Ein weiteres schwimmt noch im Vorfilter. Dort scheint es etwas ruhiger zu sein und man kann erst mal etwas kuscheln bevor es losgeht.


----------



## ChristianB (16. Apr. 2013)

*AW: Im Teich gehts wieder los*

Hallo,

zum ersten Mal ist auch ein Molch bei mir eingezogen 2 __ Kröten sind auch da.

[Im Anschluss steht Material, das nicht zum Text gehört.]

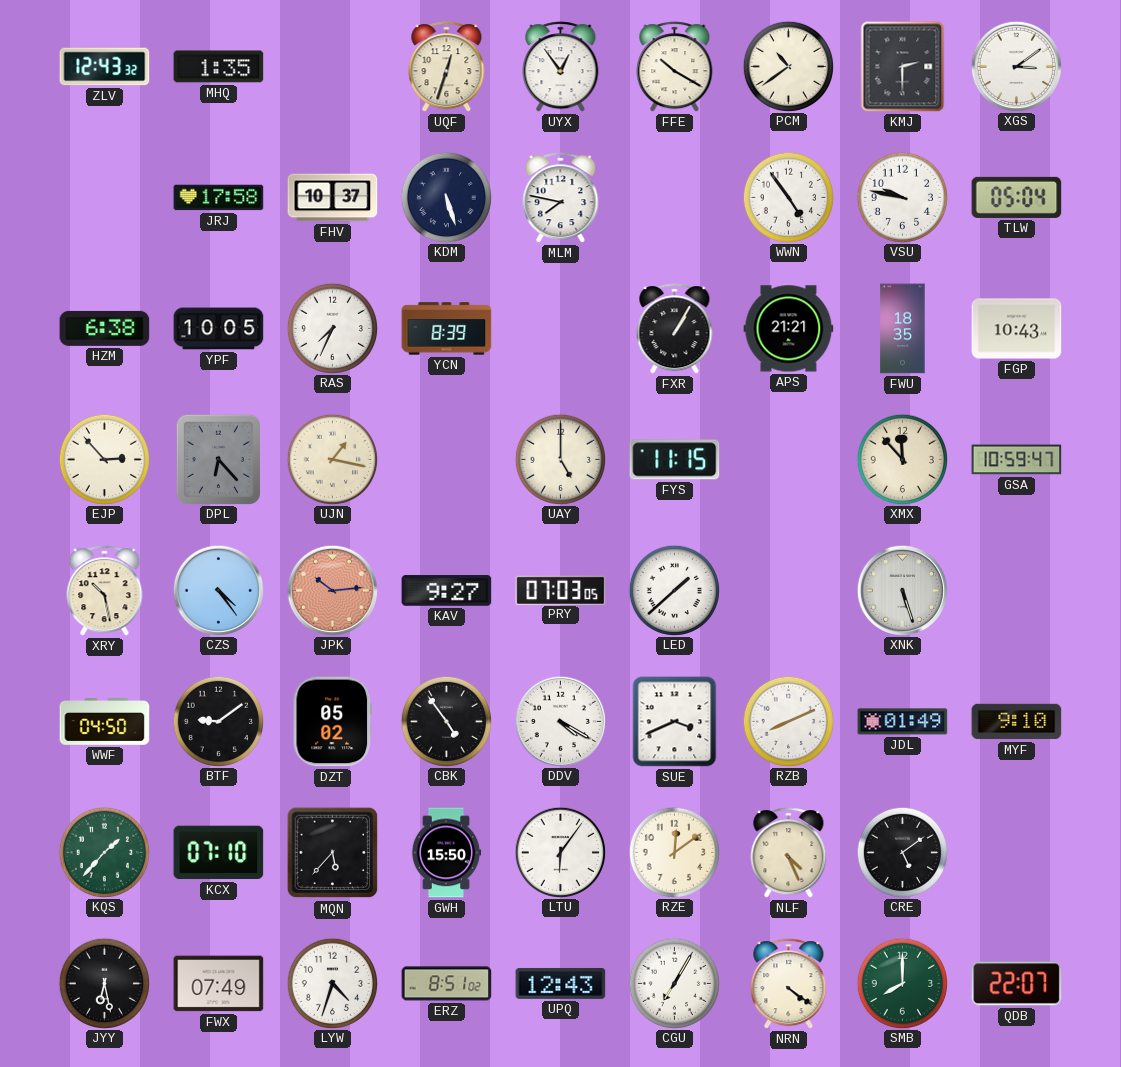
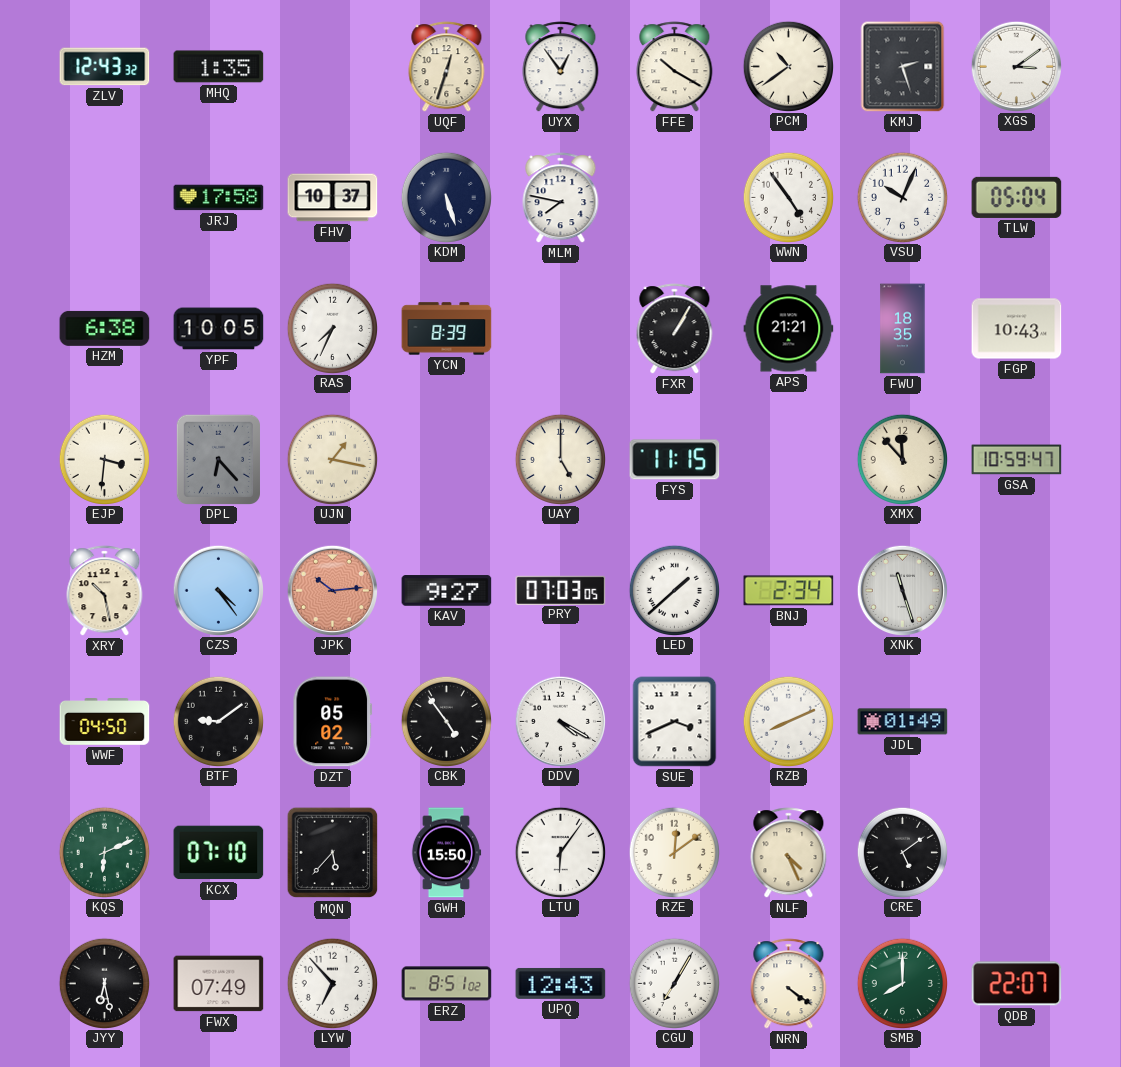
KMJ: 2:30 -> 2:27
VSU: 9:47 -> 10:04
EJP: 2:53 -> 3:31
BNJ: none -> 2:34
XNK: 5:27 -> 11:27
MYF: 9:10 -> none
KQS: 1:37 -> 6:11
LYW: 4:33 -> 6:53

Heute Morgen sind die Blüten der Sumpfdotterblumen aufgegangen,  die __ Schwertlilien und die __ Rohrkolben treiben wieder aus, die ersten Unterwasserpflanzen suchen den Weg zur Oberfläche, die Fische sind munter und hungrig. 

Der Teich lebt.

Fotos folgen.

Gruß aus Dortmund 

 Christian


----------



## FuerstvonBabylon (16. Apr. 2013)

*AW: Im Teich gehts wieder los*

Es wuselt in allen Ecken und Tiefen 

Musste heute ein Krötenweibchen aus der (ziemlich festen) Umklammerung von 5 Männchen befreien - ich fürchte, sie wäre sonst irgendwann nicht mehr hoch gekommen :?  

Immerhin sind es jetzt sogar drei Pärchen geworden und das erste hat auch schon seine Schnüre um die __ Schwertlilien-Triebe gewickelt.

Die Grasfroschquappen sind fast vollständige geschlüpft und hängen noch an den leeren Laichballen. 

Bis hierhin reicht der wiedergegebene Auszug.